A shift to virtual learning
As the Covid-19 crisis has proven, the water and wastewater industries are critical to public health and the global economy.
Underpinning these vital services are highly skilled specialists, duty-bound to maintain in-depth knowledge of legislation and complex technical standards around the supply of water, treatment of wastewater and protection of the environment.
With travel restrictions and shifting global lockdowns likely to impact in-person training for some time, water industry courses have had to transform to ensure essential learning continues during the pandemic.
This shift to virtual learning has led to global technology and innovation consultancy Isle creating the Programme for Water Professionals, more than 30 new courses tailored specifically for a virtual audience.
Ceris Van de Vyver, head of technology and training at Isle UK, shares her top tips for delivering essential training in a digital world.
1) Recognise the benefits
In developing its Programme for Water Professionals, Isle’s training team has built an e-classroom which has already reached clients in South Africa and the UK – all while trainer, Mandhy Senewiratne, was in Australia.
This ability to overcome travel disruption and connect people located in different countries is just one benefit of virtual training.
With many teams still working remotely, it also provides an opportunity to engage with employees, making them feel less isolated and ensuring they continue to feel valued while maintaining team-working and camaraderie.
2) Review and refresh course content
Creating a new training programme provides a fresh opportunity to update course content, providing a new, Covid-altered perspective on key industry areas, where relevant.
It is also a chance to take stock of all the courses on offer to employees, ensuring they are relevant to today's sector, which is transforming.
As the industry adjusts to working during a pandemic and prepares for the likelihood of future resurgences, addressing the climate emergency and tackling water scarcity must also remain priorities.
Urgent steps are needed to become more sustainable, such as investing in smart, data-led technologies and accelerating digitalisation.
Focusing on personal development and the upskilling of employees ready for these vital future roles, not only expands the capability within the business and increases its resilience, but it also reassures staff that they are being invested in during an uncertain time.
3) Source platforms that encourage interaction
To ensure online training remains innovative and engaging, a variety of digital training and conferencing tools are now available.
Using a training platform such as Menti.com, online courses can still be interactive, with quizzes, polls and Q&As.
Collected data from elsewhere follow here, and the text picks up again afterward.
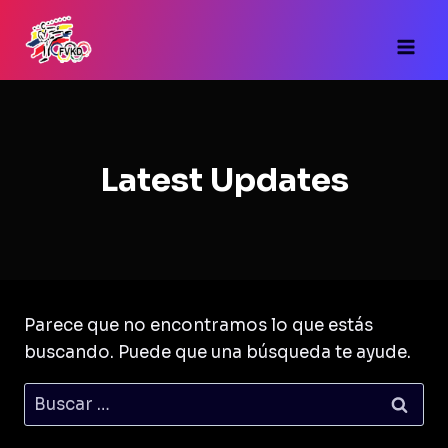
Saltar
al
contenido
Latest Updates
Parece que no encontramos lo que estás
buscando. Puede que una búsqueda te ayude.
Buscar: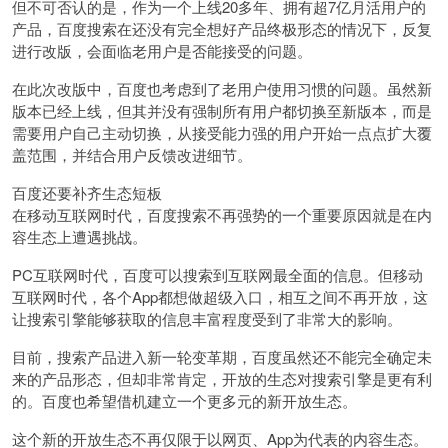
但不可否认的是，作为一个上线20多年、拥有超7亿月活用户的
产品，百度搜索在还没有完全想好产品终极形态的情况下，反复
进行改版，会面临老用户是否能接受的问题。
在此次改版中，百度也考虑到了老用户使用习惯的问题。虽然新
版本已经上线，但其并没有强制所有用户都切换至新版本，而是
需要用户自己主动切换，从接受能力强的用户开始一点点扩大覆
盖范围，并结合用户反馈改进细节。
百度还要补齐生态短板
在移动互联网时代，百度搜索不再强势的一个重要原因就是在内
容生态上遭遇挑战。
PC互联网时代，百度可以搜索到互联网最全面的信息。但移动
互联网时代，各个App都想做超级入口，相互之间不再开放，这
让搜索引擎能够获取的信息丰富程度受到了非常大的影响。
目前，搜索产品进入新一轮变革期，百度虽然还不能完全确定未
来的产品形态，但却非常肯定，开放的生态对搜索引擎是更有利
的。百度也希望借机建立一个更多元的新开放生态。
这个新的开放生态不再仅限于以网页、App为代表的内容生态。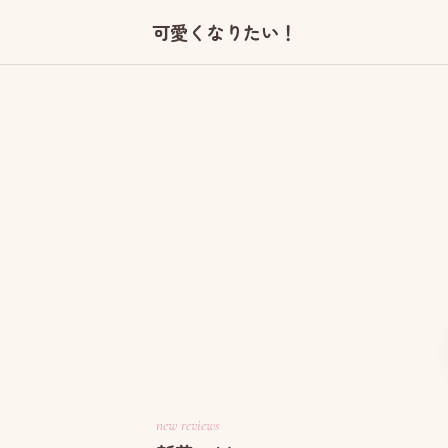
可愛くなりたい！
new reviews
By keeping group sizes small – with a maximum of 12 delegates - everyone becomes involved.
On occasions where you have larger groups coming together, it has to be accepted that not everyone will get a chance to speak during the event.
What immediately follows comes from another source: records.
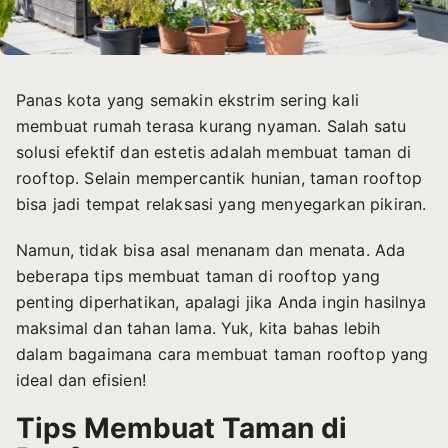
Panas kota yang semakin ekstrim sering kali
membuat rumah terasa kurang nyaman. Salah satu
solusi efektif dan estetis adalah membuat taman di
rooftop. Selain mempercantik hunian, taman rooftop
bisa jadi tempat relaksasi yang menyegarkan pikiran.
Namun, tidak bisa asal menanam dan menata. Ada
beberapa tips membuat taman di rooftop yang
penting diperhatikan, apalagi jika Anda ingin hasilnya
maksimal dan tahan lama. Yuk, kita bahas lebih
dalam bagaimana cara membuat taman rooftop yang
ideal dan efisien!
Tips Membuat Taman di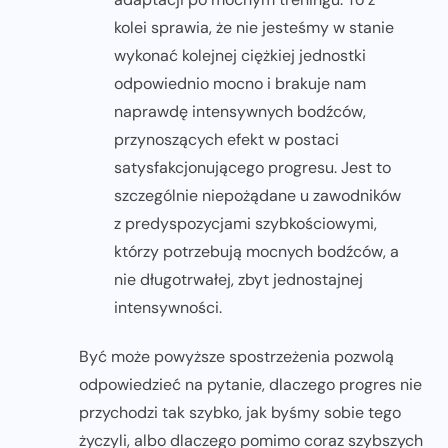
kolei sprawia, że nie jesteśmy w stanie
wykonać kolejnej ciężkiej jednostki
odpowiednio mocno i brakuje nam
naprawdę intensywnych bodźców,
przynoszących efekt w postaci
satysfakcjonującego progresu. Jest to
szczególnie niepożądane u zawodników
z predyspozycjami szybkościowymi,
którzy potrzebują mocnych bodźców, a
nie długotrwałej, zbyt jednostajnej
intensywności.
Być może powyższe spostrzeżenia pozwolą
odpowiedzieć na pytanie, dlaczego progres nie
przychodzi tak szybko, jak byśmy sobie tego
życzyli, albo dlaczego pomimo coraz szybszych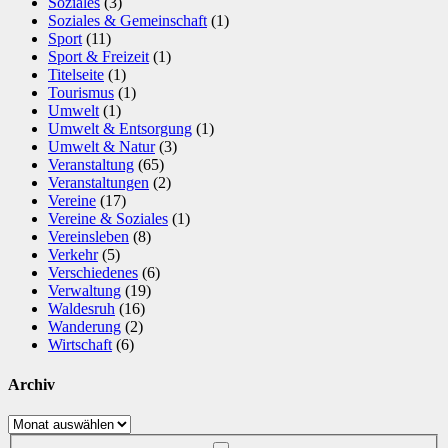
Soziales
(3)
Soziales & Gemeinschaft
(1)
Sport
(11)
Sport & Freizeit
(1)
Titelseite
(1)
Tourismus
(1)
Umwelt
(1)
Umwelt & Entsorgung
(1)
Umwelt & Natur
(3)
Veranstaltung
(65)
Veranstaltungen
(2)
Vereine
(17)
Vereine & Soziales
(1)
Vereinsleben
(8)
Verkehr
(5)
Verschiedenes
(6)
Verwaltung
(19)
Waldesruh
(16)
Wanderung
(2)
Wirtschaft
(6)
Archiv
Archiv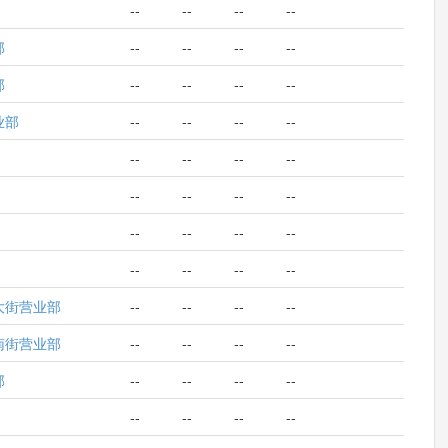
--
--
--
--
部
--
--
--
--
部
--
--
--
--
业部
--
--
--
--
--
--
--
--
--
--
--
--
--
--
--
--
--
--
--
--
大街营业部
--
--
--
--
南街营业部
--
--
--
--
部
--
--
--
--
--
--
--
--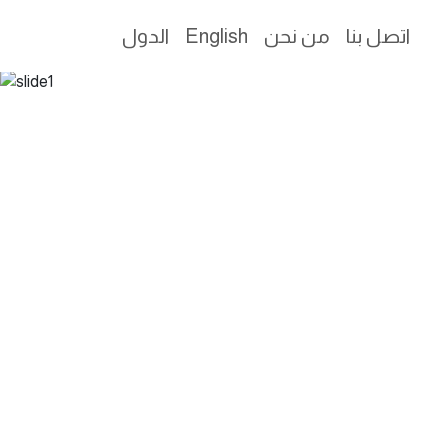
اتصل بنا
من نحن
English
الدول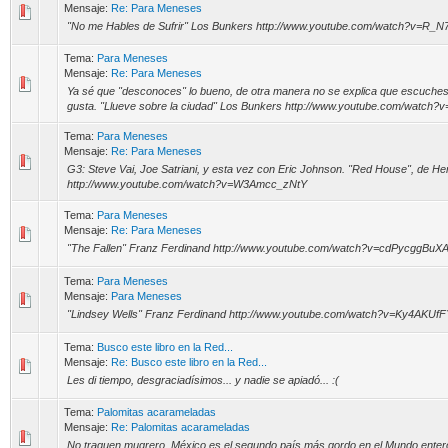
Mensaje:
Re: Para Meneses
"No me Hables de Sufrir" Los Bunkers http://www.youtube.com/watch?v=R_N7il
Tema:
Para Meneses
Mensaje:
Re: Para Meneses
Ya sé que "desconoces" lo bueno, de otra manera no se explica que escuches
gusta. "Llueve sobre la ciudad" Los Bunkers http://www.youtube.com/watc
Tema:
Para Meneses
Mensaje:
Re: Para Meneses
G3: Steve Vai, Joe Satriani, y esta vez con Eric Johnson. "Red House", de He
http://www.youtube.com/watch?v=W3Amcc_zNtY
Tema:
Para Meneses
Mensaje:
Re: Para Meneses
"The Fallen" Franz Ferdinand http://www.youtube.com/watch?v=cdPycggBuX
Tema:
Para Meneses
Mensaje:
Para Meneses
"Lindsey Wells" Franz Ferdinand http://www.youtube.com/watch?v=Ky4AKUf
Tema:
Busco este libro en la Red...
Mensaje:
Re: Busco este libro en la Red...
Les di tiempo, desgraciadísimos... y nadie se apiadó... :(
Tema:
Palomitas acarameladas
Mensaje:
Re: Palomitas acarameladas
No traguen mugrero. México es el segundo país más gordo en el Mundo ente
On occasions such as these, it is particularly important that all participants have an opportunity to leave comments, ask questions and give feedback afterwards and for their input to be acknowledged.
4) Present with energy
While there are now new technical elements to consider, the main principles of virtual training are the same as in-person training: delivery is just as important as content if participants are to remain engaged and focussed.
Feedback tells us enthusiasm and passion for subjects are key elements in the success of training - this energy is essential in an e-classroom.
"Delivery is just as important as content if participants are to remain engaged and focussed."
One way to do this is to get people out of their seats, stretching and moving around, ask questions, encourage conversation and debate, be creative and exuberant in your approach and make people laugh.
5) Embrace the change
Isle is looking forward to running face-to-face training courses again. The willingness of the water sector to continue learning and sharing virtually proves how adaptable it can be.
Perhaps in the long-term, a greater mix of approaches to training, knowledge-sharing and networking can be expected.
Workplaces are unlikely to see a complete return to how they were before. The pandemic has demonstrated just how effectively people can work from home. Furthermore, training budgets may be cut as financial implications of the crisis begin to hit, and anxiety around travel may remain for some time.
At the same time, online tools will continue to evolve and expand, and employees will become more confident using them. Virtual training and learning programmes will become a permanent feature for many organisations.
It is reassuring to see the water industry embracing the opportunity to interact, share and learn in new ways.